More than 2,400 family members, friends and fellow officers gathered at the Smith Center for Performing Arts to pay their final respects for fallen officer Alyn Beck.
Beck's brother Joseph Beck read parts of the oath Beck took when becoming a Metro police officer. He read, "I will never betray my badge, my integrity, my character or the public trust."
It was this oath of honor Beck said his brother lived by. He said the fallen hero had a soft kind heart, was disciplined and uncompromising, and had compassion for those he served.
Beck said, "Alyn was true to the cause of creating a better, safer, more secure life for everyone, he never wavered."
The 41-year-old husband and father of three is described by sister Elizabeth Krmpotich as having the body of a fine tuned athlete and the mind of an engineer. She said he was happy serving people, but happiest serving his family.
Krmpotich said, "Countless souls have benefited from the dedicated service of Alyn, he was known to be a tireless doer of good customarily forgetting his own comforts."
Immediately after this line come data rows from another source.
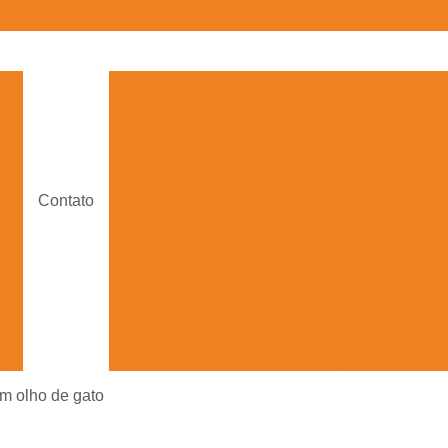
e
Aplicação de Medicam
os
Aplicação de Medicamento e
s
Aplicação de Medicam
e
Aplicação de Medica
Contato
e
Aplicação de Medicame
Aplicação de Medicamento para A
e
Aplicação de Medicament
ra
Aplicação de Medicamento pa
Aplicação de Medica
ra
Aplicação de Medicame
em olho de gato
Aplicação de Medicamento Veterinário 
s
Beck was a devout member of the Church of Jesus Christ of Latter-day Saints and loved teaching the youth. A letter written by Beck's 11-year-old daughter on the day of his death was read at the service.
Elder Terry Wade from the area of the seventy for the church read, "I wish that I could have said goodbye to you, I will always be thinking of you, I'll see you in heaven. I think this is just one of those trials for our family to get stronger."
During his career Beck had countless accomplishments, his sister said the biggest was being hand selected to help start the Multi Assault Counter Terrorism Action Capabilities unit which is now taught and used throughout Nevada.
Krmpotich said, "Ironically and fittingly, it was his training that allowed responding officers on June 8, to neutralize the suspects in Wal-Mart as quickly as they did, likely saving many more lives."
Sergeant Jimmy Oaks worked closely with Beck and fellow fallen officer Igor Soldo. He said, "I can not grasp the reality that my boys are not coming home, I have a tremendous hole in my heart and a void in my roster that I'll never get back."
Oaks said before his untimely death Beck was in the process of testing for Sergeant, and although he will never get the chance to get the official title he said the legacy he now leaves behind is something every officer can aspire to.
Oaks said, "Whether he holds the title or not, in my eyes he was a sergeant, he was my right hand man and he did a lot of things for me, so with that said, rest in peace Sergeant Beck, I love you man."
With heavy heart, loved ones looked on to Beck's flag draped casket, bowing their heads with sorrow, Sheriff Doug Gillespie gave comfort in saying an officer who does their duty, never dies in vain.
Gillespie said, "We will be there to make sure his place in history is secure, and Alyn Beck is never forgotten."